Data under study section start

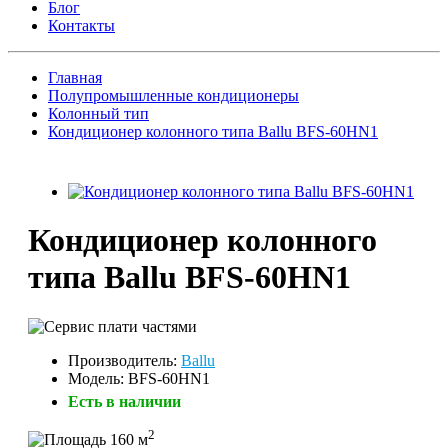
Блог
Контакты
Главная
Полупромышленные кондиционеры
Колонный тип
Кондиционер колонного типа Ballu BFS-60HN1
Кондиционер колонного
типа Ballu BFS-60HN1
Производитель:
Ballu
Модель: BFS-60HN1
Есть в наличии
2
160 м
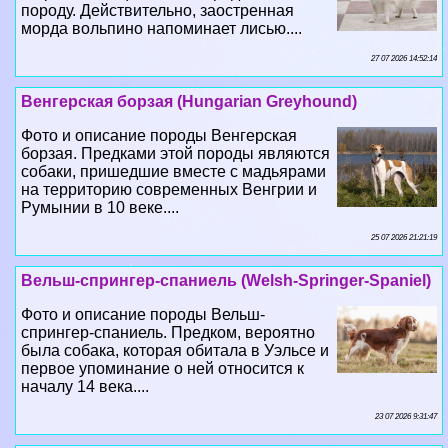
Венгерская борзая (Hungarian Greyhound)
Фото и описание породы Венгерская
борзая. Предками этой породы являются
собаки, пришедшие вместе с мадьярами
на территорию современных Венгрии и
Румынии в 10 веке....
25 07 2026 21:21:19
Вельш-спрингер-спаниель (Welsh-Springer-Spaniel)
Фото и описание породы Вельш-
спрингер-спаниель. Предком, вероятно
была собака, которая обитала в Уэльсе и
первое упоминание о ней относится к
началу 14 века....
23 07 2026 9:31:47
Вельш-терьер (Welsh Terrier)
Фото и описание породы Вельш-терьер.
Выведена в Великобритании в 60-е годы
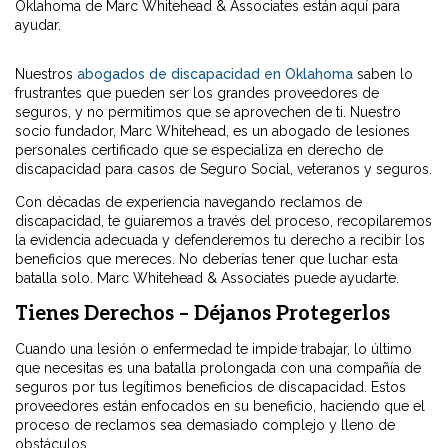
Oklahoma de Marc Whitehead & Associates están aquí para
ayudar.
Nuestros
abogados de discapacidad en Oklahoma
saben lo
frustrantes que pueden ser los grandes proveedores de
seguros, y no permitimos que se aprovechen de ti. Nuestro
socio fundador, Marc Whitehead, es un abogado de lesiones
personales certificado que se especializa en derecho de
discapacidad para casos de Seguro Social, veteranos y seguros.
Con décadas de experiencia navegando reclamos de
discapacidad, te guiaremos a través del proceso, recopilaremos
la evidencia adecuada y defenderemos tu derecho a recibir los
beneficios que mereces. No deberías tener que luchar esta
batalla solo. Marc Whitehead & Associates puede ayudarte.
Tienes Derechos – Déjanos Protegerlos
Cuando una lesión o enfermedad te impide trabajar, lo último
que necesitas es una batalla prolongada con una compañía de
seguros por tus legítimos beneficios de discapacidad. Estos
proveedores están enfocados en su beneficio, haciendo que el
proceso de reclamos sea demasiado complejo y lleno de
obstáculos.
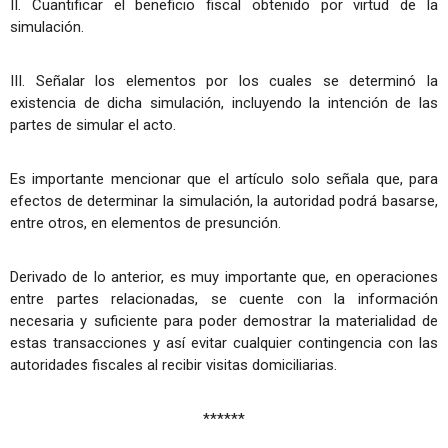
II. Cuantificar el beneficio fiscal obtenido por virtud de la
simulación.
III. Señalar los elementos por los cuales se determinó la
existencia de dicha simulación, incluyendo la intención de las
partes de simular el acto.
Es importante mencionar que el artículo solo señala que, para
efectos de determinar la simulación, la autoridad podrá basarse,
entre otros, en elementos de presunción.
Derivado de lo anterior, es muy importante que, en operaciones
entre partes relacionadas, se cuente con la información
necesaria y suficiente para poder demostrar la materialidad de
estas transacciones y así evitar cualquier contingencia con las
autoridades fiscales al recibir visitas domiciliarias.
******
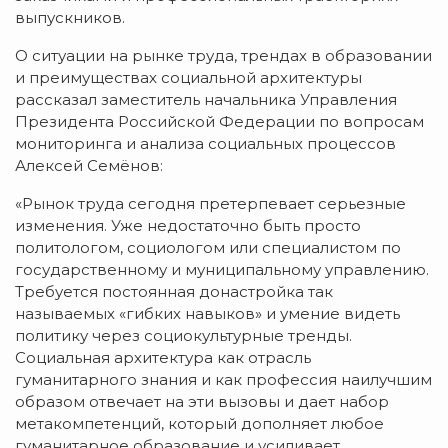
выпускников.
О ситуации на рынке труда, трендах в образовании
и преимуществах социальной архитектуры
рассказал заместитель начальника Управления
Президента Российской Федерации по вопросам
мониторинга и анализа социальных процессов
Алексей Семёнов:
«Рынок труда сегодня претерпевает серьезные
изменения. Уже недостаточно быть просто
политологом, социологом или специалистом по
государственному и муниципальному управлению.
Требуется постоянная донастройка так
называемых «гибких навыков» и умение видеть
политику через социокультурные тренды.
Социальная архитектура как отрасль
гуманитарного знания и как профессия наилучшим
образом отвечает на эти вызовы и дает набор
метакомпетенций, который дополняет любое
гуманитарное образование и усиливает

Data under study section end

• Work instruction:
Output only the lines above from the one containing "Es importante mencionar" to the one containing "и умение видеть", both included, exactly as written and with no pictures.

• Answer box:
Es importante mencionar que el artículo solo señala que, para
efectos de determinar la simulación, la autoridad podrá basarse,
entre otros, en elementos de presunción.
Derivado de lo anterior, es muy importante que, en operaciones
entre partes relacionadas, se cuente con la información
necesaria y suficiente para poder demostrar la materialidad de
estas transacciones y así evitar cualquier contingencia con las
autoridades fiscales al recibir visitas domiciliarias.
******
выпускников.
О ситуации на рынке труда, трендах в образовании
и преимуществах социальной архитектуры
рассказал заместитель начальника Управления
Президента Российской Федерации по вопросам
мониторинга и анализа социальных процессов
Алексей Семёнов:
«Рынок труда сегодня претерпевает серьезные
изменения. Уже недостаточно быть просто
политологом, социологом или специалистом по
государственному и муниципальному управлению.
Требуется постоянная донастройка так
называемых «гибких навыков» и умение видеть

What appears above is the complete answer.